“在编19年,我还是走了。”
说这话的是一位县级医院的副主任医师,在许多人眼中的“铁饭碗”岗位坚守了近二十年后,他选择了辞职。
与此同时,另一则消息在医疗圈引发热议:部分大三甲医院的医生开始主动“下沉”,跳槽到社区卫生服务中心。
“下午四点就能下班,不用值夜班,不用写不完的病历,不用面对无休止的考核。下班那一刻,我真的开心到蹦起来!”一位从三甲医院跳槽到社区的医生这样描述她的新生活。
这样的选择,在十年前几乎不可想象。
“三明模式”推广下,基层医生的年薪被曝接近20万,这成为吸引大医院医生“逆流动”的重要原因之一。 政策层面的导向已经非常明确:强基层,让医疗资源下沉,让老百姓在家门口就能看好病。
然而,理想很丰满,现实究竟如何?
“20万”这个数字的确诱人,但它更像是一个精心计算过的“满额公式”——把所有能拿到的绩效、奖金、补贴全部加进去,再基于理想化的考核满分计算出来的天花板。真正能拿到手的,可能是另一个故事。

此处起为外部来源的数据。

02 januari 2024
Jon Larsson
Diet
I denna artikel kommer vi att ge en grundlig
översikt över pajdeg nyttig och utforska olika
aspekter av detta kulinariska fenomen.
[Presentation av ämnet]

一位在东部某省会城市社区卫生服务中心工作的医生坦言:“我们这边有编制的,全部算下来——工资、绩效、各种补贴奖金,一年到手不到10万。这还是好的,毕竟有编制兜底。”
那些没有编制的合同制员工呢?
“月薪3000多,基本没有奖金绩效。同工不同酬在这里不是秘密,是明规则。”
这才是当下基层医务工作者的真实写照。
一边是政策描绘的美好蓝图,一边是现实中的生存压力。基层医疗的“待遇落差”,正在制造新的矛盾。

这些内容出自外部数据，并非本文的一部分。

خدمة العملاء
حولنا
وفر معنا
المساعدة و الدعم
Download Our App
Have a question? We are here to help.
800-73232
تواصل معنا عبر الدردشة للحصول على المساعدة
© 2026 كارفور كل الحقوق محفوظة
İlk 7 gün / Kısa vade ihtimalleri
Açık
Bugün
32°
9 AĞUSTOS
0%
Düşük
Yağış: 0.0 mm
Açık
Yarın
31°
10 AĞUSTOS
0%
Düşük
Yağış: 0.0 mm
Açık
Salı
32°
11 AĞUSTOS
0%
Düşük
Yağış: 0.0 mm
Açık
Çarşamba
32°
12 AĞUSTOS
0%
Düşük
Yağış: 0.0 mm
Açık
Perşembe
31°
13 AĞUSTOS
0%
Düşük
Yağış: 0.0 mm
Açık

大三甲医生跳槽到社区,看似是个人职业选择的“降维打击”,实则折射出大医院体系的疲惫与基层岗位的相对“舒适”。但问题是,这种“舒适”是建立在收入大幅下降的基础之上的。对于那些有房贷、有家庭要养的医生来说,“四点下班”的快乐,能否抵消“钱包变瘪”的焦虑?
国家卫健委发布的数据显示,2021年我国基层医疗卫生机构人员中,本科及以上学历仅占22.8%,副高及以上职称仅占4.5%。 人才结构不合理、待遇偏低、发展空间有限,是长期困扰基层的老大难问题。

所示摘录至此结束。